O pensamento deplorável do ministro da Educação


no Público

25/5/2022

por Santana Castilho*

 

A entrevista que João Costa deu ao Expresso da passada semana é um desfile de imprecisões, manipulações e falsidades. É um apontar de dedo a outrem, como se ele não fosse corresponsável pelos danos que a Educação sofreu nos últimos seis anos.

Perguntado sobre se o ministério não teria acordado tarde para o problema da falta de professores, João Costa respondeu que “esta equipa chegou e começou a tomar medidas, como permitir completar horários…”. Ora “esta equipa” é ele e outro, que promoveram as iniciativas trapalhonas, transbordantes de ilegalidades, que abordei no meu último artigo, para ultrapassar as maldades perpetradas pelas duas equipas anteriores … de que ele foi parte integrante. Querem maior cinismo e manipulação? E logo a seguir gabou-se de ter feito “um recenseamento do problema”. Como assim? Se há coisa que não falta são recenseamentos sucessivos, feitos por muitos, há anos e em areópagos diversos.

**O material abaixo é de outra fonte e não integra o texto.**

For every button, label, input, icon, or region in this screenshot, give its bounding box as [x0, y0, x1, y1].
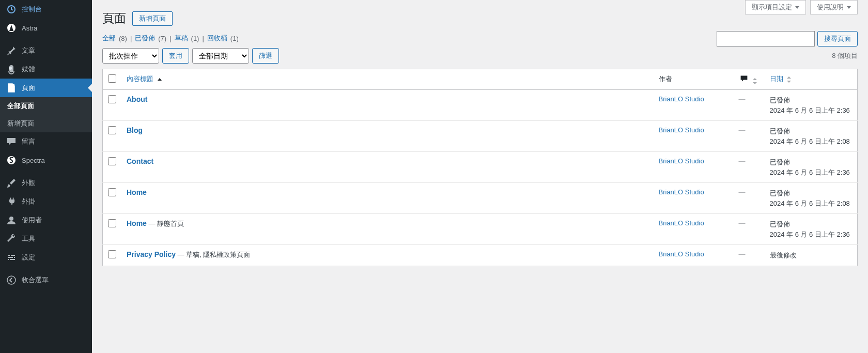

Mais à frente, confrontaram-no com a ideia de que a docência é pouco valorizada e perguntaram-lhe como se recupera o prestígio perdido. Não respondeu e optou, hipocritamente, por contribuir ainda mais para a degradação em análise, dizendo que “a formação [dos professores] tem de ser reconfigurada” porque “foram formados para serem professores de bons alunos”. E para que ficasse bem explícita a enormidade da acusação que acabava de fazer, complementou-a assim: “Era como formar médicos para verem só pessoas saudáveis”.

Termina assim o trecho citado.